## Requirement:
Reproduce the listing in full, exactly as written, but without images.

## Records to process:
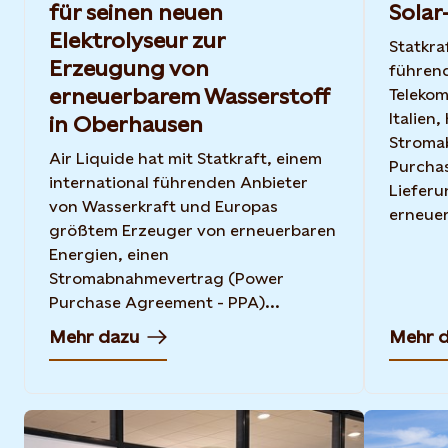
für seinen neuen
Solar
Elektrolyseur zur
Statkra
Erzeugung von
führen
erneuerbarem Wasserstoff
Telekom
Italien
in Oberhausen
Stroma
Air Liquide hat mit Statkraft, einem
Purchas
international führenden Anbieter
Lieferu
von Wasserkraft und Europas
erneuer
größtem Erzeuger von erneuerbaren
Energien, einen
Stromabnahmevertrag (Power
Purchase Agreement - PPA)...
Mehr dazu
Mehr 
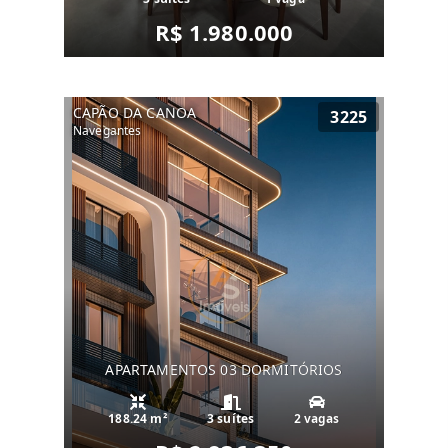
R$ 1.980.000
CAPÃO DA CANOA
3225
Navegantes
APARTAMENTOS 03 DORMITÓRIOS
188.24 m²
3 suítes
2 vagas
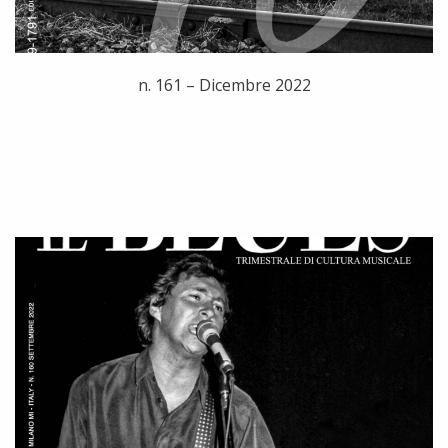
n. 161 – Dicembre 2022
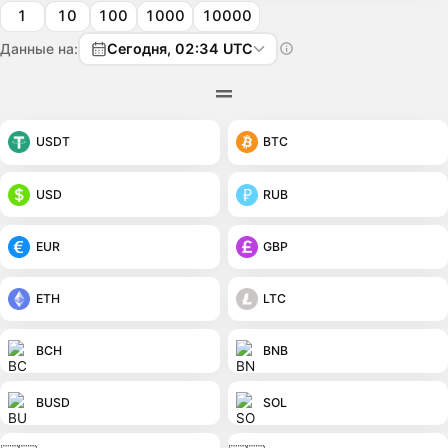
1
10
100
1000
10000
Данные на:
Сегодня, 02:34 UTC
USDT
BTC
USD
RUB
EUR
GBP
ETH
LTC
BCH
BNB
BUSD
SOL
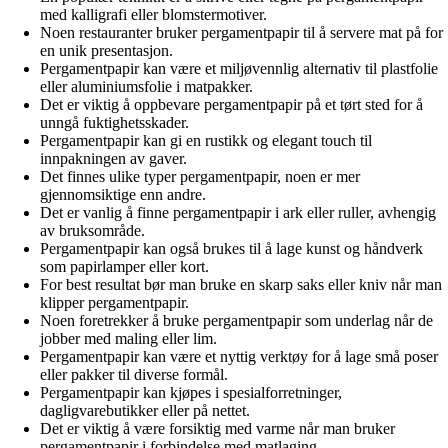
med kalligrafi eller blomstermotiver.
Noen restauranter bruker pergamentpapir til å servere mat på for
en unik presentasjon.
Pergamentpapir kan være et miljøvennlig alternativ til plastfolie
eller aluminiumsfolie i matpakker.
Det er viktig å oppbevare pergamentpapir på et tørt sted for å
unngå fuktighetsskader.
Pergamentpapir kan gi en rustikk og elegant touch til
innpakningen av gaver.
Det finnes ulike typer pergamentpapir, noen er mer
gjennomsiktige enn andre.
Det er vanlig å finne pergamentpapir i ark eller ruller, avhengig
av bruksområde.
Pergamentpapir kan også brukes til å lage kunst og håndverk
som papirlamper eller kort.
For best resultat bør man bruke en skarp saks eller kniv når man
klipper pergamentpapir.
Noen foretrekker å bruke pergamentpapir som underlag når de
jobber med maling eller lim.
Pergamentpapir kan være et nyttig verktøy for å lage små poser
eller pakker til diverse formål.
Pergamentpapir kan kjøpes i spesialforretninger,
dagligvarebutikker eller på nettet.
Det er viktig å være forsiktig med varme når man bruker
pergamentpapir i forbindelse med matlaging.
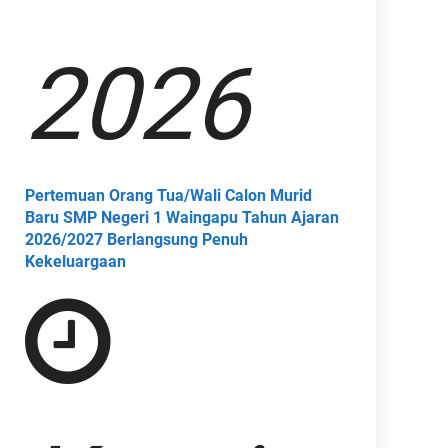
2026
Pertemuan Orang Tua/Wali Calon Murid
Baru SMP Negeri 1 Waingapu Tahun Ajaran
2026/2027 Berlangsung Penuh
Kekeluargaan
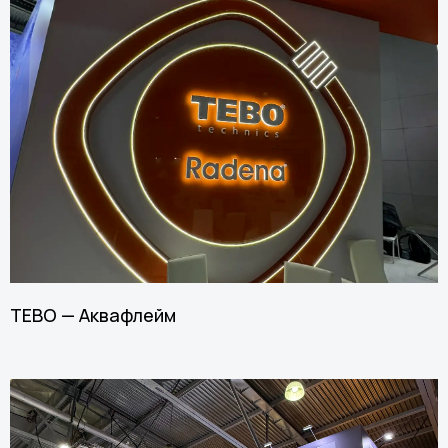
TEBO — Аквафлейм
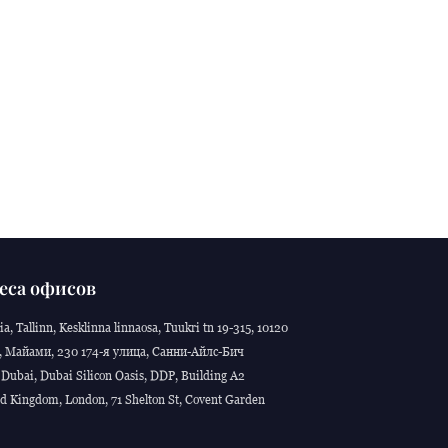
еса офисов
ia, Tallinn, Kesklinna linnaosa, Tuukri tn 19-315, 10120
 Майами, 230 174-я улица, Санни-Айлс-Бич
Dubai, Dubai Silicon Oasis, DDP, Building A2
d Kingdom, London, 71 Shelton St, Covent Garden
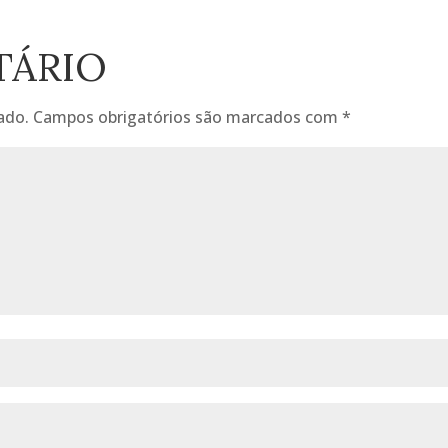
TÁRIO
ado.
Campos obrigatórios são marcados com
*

## Completed exercise:
für seinen neuen
Solar
Elektrolyseur zur
Statkra
Erzeugung von
führen
erneuerbarem Wasserstoff
Telekom
Italien
in Oberhausen
Stroma
Air Liquide hat mit Statkraft, einem
Purchas
international führenden Anbieter
Lieferu
von Wasserkraft und Europas
erneuer
größtem Erzeuger von erneuerbaren
Energien, einen
Stromabnahmevertrag (Power
Purchase Agreement - PPA)...
Mehr dazu
Mehr 
R$ 1.980.000
CAPÃO DA CANOA
3225
Navegantes
APARTAMENTOS 03 DORMITÓRIOS
188.24 m²
3 suítes
2 vagas
n. 161 – Dicembre 2022
1
10
100
1000
10000
Данные на:
Сегодня, 02:34 UTC
USDT
BTC
USD
RUB
EUR
GBP
ETH
LTC
BCH
BNB
BUSD
SOL
med kalligrafi eller blomstermotiver.
Noen restauranter bruker pergamentpapir til å servere mat på for
en unik presentasjon.
Pergamentpapir kan være et miljøvennlig alternativ til plastfolie
eller aluminiumsfolie i matpakker.
Det er viktig å oppbevare pergamentpapir på et tørt sted for å
unngå fuktighetsskader.
Pergamentpapir kan gi en rustikk og elegant touch til
innpakningen av gaver.
Det finnes ulike typer pergamentpapir, noen er mer
gjennomsiktige enn andre.
Det er vanlig å finne pergamentpapir i ark eller ruller, avhengig
av bruksområde.
Pergamentpapir kan også brukes til å lage kunst og håndverk
som papirlamper eller kort.
For best resultat bør man bruke en skarp saks eller kniv når man
klipper pergamentpapir.
Noen foretrekker å bruke pergamentpapir som underlag når de
jobber med maling eller lim.
Pergamentpapir kan være et nyttig verktøy for å lage små poser
eller pakker til diverse formål.
Pergamentpapir kan kjøpes i spesialforretninger,
dagligvarebutikker eller på nettet.
Det er viktig å være forsiktig med varme når man bruker
pergamentpapir i forbindelse med matlaging.
2026
Pertemuan Orang Tua/Wali Calon Murid
Baru SMP Negeri 1 Waingapu Tahun Ajaran
2026/2027 Berlangsung Penuh
Kekeluargaan
TEBO — Аквафлейм
еса офисов
ia, Tallinn, Kesklinna linnaosa, Tuukri tn 19-315, 10120
 Майами, 230 174-я улица, Санни-Айлс-Бич
Dubai, Dubai Silicon Oasis, DDP, Building A2
d Kingdom, London, 71 Shelton St, Covent Garden
TÁRIO
ado.
Campos obrigatórios são marcados com
*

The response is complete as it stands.